• _ASSIGNED TASK_: Every line below between the one holding "对于没有国外支付条件的小伙伴，可以使用这个" and the one holding "第一步：输入Claude Pro充值卡密", inclusive, should be copied exactly, and no other line.

• _RECORDS_:

========================

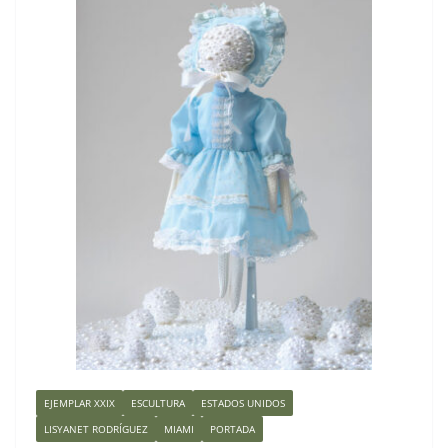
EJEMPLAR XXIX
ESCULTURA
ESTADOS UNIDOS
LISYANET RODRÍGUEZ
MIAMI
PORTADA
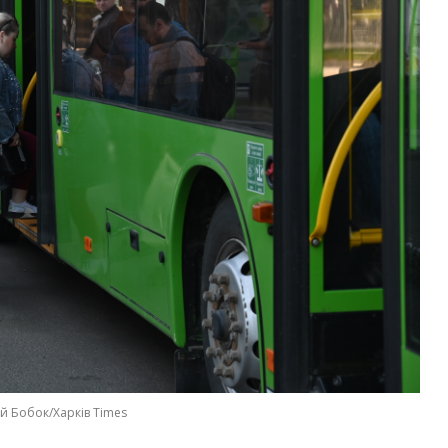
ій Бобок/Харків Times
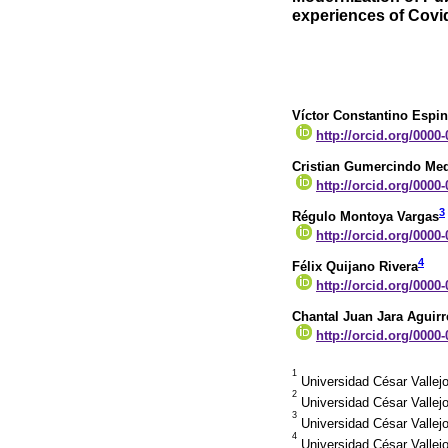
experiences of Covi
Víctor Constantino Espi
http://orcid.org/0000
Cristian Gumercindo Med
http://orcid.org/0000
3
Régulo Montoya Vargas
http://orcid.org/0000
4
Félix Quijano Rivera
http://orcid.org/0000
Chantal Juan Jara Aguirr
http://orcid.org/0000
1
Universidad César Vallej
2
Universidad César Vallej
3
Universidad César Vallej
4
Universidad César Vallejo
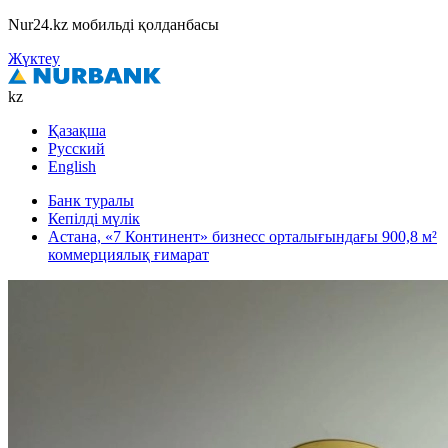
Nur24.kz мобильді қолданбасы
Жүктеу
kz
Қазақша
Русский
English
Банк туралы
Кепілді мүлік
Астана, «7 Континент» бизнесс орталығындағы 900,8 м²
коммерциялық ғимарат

========================

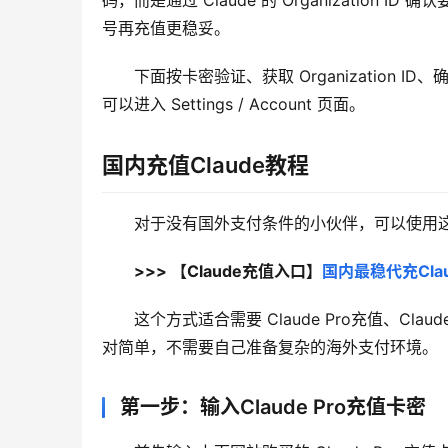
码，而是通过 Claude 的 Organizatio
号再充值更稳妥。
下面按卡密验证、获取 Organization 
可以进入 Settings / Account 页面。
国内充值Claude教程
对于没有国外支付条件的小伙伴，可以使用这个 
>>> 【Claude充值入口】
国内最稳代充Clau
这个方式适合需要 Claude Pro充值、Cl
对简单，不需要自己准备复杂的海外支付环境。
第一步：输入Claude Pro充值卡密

========================

• _EXERCISE OUTPUT_:
对于没有国外支付条件的小伙伴，可以使用这个 
>>> 【Claude充值入口】
国内最稳代充Clau
这个方式适合需要 Claude Pro充值、Cl
对简单，不需要自己准备复杂的海外支付环境。
第一步：输入Claude Pro充值卡密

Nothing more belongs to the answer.